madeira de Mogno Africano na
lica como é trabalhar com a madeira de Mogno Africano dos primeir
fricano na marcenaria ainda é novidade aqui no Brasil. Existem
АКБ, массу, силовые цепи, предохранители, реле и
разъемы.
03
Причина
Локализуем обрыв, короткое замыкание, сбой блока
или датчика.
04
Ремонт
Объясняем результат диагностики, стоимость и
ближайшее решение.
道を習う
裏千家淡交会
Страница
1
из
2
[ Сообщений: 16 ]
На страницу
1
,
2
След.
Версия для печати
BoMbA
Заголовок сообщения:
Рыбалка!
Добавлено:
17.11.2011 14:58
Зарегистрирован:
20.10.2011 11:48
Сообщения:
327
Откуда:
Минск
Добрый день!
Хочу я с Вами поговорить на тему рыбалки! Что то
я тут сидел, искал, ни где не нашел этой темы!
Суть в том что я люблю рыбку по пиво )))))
==================================================
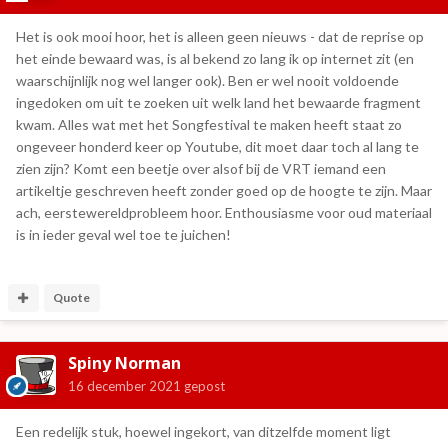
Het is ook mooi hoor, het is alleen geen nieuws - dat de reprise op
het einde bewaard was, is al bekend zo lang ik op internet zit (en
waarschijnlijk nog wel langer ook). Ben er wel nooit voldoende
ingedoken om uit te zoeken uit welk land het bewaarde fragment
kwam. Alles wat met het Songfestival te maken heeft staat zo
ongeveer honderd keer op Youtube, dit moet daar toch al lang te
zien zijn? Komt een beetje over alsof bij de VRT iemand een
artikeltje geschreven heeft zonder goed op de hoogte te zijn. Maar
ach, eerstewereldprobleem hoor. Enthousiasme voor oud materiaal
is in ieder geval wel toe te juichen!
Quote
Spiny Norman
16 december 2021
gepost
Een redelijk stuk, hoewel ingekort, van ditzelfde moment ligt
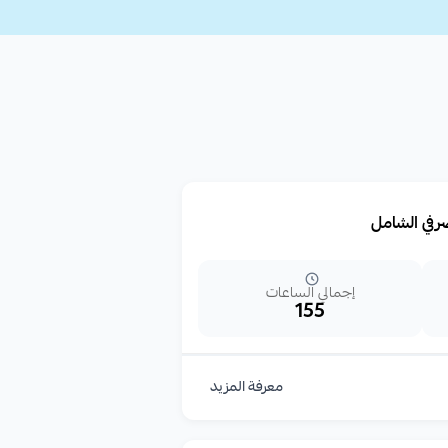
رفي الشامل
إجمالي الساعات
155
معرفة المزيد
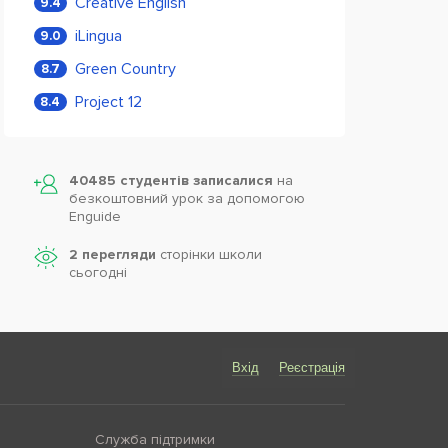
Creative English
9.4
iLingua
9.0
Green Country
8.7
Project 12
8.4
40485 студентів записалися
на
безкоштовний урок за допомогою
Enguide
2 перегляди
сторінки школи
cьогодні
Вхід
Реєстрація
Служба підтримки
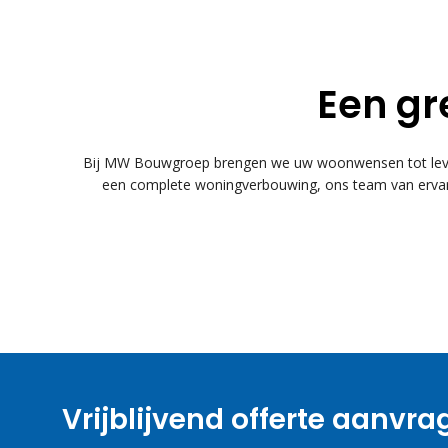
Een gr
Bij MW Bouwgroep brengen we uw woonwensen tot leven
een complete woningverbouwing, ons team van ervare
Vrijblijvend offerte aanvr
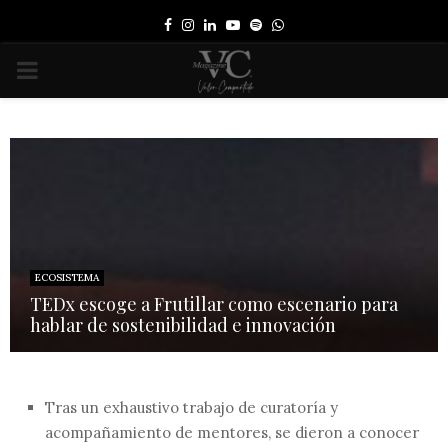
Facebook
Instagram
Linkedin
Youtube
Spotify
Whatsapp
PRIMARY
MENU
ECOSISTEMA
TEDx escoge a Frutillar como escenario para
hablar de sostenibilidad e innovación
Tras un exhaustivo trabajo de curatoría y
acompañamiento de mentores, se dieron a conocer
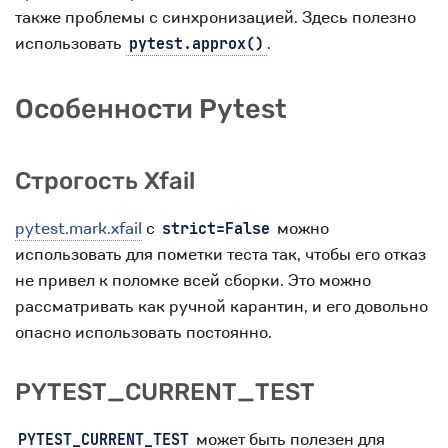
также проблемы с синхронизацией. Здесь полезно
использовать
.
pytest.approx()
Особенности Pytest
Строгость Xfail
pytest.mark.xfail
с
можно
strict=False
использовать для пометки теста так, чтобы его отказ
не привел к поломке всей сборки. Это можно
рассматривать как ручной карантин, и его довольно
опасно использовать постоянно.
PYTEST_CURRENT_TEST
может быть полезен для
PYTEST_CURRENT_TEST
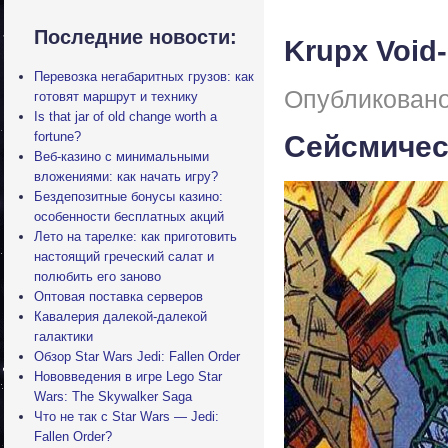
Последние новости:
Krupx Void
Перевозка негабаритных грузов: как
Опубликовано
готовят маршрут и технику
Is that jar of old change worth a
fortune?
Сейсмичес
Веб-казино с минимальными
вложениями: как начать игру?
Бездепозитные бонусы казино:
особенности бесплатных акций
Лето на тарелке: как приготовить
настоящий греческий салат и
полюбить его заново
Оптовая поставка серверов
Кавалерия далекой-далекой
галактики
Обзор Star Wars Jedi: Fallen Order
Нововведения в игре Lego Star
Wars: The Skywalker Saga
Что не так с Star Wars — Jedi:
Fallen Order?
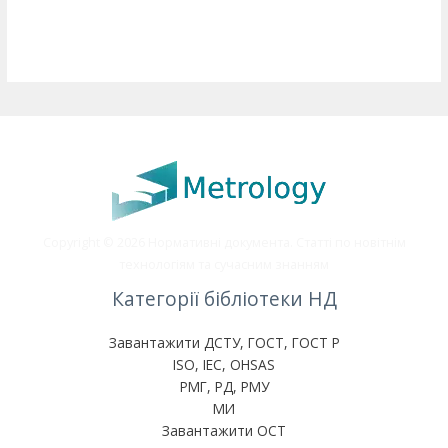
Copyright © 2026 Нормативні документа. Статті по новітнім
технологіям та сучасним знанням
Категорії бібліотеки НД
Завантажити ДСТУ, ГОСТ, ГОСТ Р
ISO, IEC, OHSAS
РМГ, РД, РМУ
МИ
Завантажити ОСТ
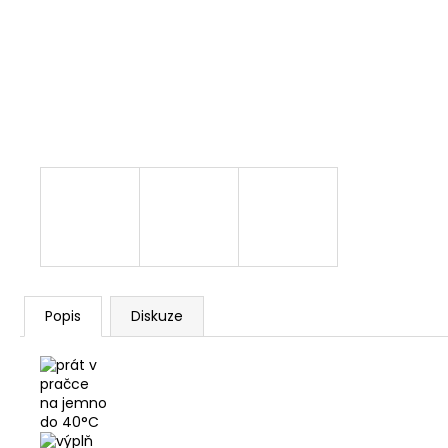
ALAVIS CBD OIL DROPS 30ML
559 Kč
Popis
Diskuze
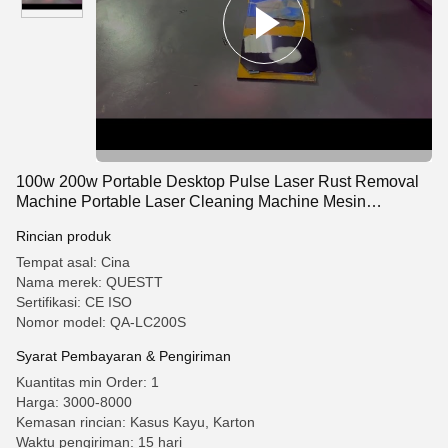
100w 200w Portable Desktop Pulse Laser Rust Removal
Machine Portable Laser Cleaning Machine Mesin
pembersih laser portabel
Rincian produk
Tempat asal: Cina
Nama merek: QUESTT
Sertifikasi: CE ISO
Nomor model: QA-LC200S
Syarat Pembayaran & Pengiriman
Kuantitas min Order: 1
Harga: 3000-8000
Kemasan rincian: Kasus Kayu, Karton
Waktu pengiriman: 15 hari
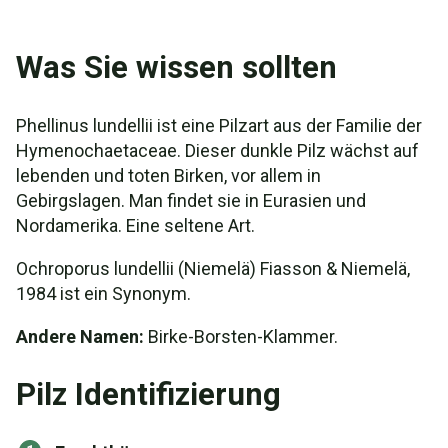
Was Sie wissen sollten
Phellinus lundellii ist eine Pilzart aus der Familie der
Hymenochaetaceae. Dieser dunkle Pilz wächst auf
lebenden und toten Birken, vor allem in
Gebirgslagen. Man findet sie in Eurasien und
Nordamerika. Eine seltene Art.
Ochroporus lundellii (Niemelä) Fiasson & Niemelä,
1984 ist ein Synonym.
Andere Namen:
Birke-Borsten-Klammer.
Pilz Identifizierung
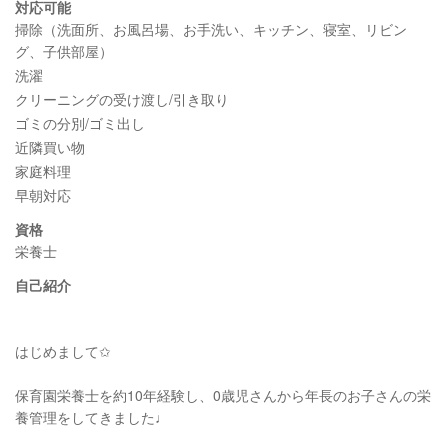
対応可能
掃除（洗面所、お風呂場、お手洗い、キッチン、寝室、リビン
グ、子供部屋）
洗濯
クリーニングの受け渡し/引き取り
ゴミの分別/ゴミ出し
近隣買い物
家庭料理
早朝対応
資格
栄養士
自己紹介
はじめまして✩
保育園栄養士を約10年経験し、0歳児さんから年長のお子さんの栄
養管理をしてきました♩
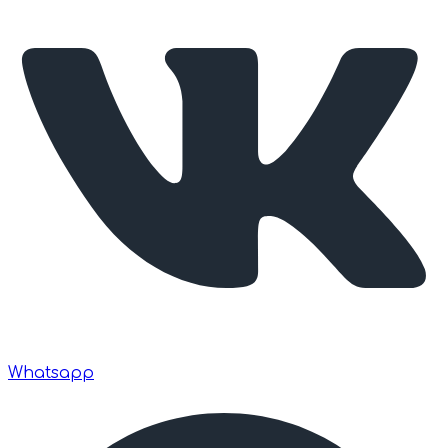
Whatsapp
==================================================
Directions
Report every line from the material above that mentions the word "Portable".

Your solution
100w 200w Portable Desktop Pulse Laser Rust Removal
Machine Portable Laser Cleaning Machine Mesin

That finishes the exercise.